===== AVAILABLE DATA
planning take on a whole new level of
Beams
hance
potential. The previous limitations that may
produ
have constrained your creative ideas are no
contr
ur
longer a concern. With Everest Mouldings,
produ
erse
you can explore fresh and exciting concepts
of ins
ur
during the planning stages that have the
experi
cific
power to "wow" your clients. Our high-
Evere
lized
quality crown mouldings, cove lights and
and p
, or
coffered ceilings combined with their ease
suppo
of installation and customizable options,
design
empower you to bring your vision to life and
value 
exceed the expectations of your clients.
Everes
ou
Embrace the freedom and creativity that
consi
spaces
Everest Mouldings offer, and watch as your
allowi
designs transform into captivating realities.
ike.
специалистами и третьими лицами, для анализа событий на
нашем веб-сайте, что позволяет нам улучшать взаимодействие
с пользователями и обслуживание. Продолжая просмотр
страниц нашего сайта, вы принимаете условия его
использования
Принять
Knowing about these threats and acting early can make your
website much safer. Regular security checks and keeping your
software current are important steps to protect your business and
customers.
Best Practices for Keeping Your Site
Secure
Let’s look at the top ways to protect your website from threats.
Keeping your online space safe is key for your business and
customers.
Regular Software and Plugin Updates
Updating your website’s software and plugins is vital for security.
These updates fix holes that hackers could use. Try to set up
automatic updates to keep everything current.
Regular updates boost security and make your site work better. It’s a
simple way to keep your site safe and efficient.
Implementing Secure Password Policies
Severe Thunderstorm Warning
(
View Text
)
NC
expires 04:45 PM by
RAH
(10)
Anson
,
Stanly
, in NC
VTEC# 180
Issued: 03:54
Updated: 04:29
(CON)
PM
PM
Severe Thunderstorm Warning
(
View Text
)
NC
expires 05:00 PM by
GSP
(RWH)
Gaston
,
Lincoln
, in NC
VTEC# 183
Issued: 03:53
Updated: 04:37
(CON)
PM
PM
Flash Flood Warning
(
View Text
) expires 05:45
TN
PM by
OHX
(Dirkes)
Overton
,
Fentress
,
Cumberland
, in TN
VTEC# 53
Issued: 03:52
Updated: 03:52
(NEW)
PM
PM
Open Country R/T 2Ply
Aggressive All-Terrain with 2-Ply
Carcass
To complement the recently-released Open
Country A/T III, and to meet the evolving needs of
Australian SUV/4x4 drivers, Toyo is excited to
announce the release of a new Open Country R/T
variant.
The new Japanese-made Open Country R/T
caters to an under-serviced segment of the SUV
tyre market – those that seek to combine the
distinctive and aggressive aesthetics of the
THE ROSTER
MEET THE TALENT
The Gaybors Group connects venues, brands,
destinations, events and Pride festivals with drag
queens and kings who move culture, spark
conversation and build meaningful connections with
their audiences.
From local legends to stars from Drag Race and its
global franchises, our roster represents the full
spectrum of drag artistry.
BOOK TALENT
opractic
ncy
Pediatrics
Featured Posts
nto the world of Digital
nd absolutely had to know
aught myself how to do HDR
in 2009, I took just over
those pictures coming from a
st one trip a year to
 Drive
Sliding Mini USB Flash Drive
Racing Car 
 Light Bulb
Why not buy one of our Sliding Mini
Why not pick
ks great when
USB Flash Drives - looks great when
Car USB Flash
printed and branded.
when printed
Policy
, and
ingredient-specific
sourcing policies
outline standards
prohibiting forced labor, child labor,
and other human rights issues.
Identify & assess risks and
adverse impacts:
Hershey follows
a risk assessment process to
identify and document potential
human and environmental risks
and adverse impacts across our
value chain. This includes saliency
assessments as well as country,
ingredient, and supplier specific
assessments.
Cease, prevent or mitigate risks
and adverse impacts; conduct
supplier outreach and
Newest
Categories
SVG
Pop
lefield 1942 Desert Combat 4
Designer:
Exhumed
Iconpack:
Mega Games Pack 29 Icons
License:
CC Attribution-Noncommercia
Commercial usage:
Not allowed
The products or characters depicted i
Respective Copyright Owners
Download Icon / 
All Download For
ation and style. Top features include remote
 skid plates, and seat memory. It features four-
==========
Among the entries above, how many lines hold the word "Updated"? Reply with only that number.

3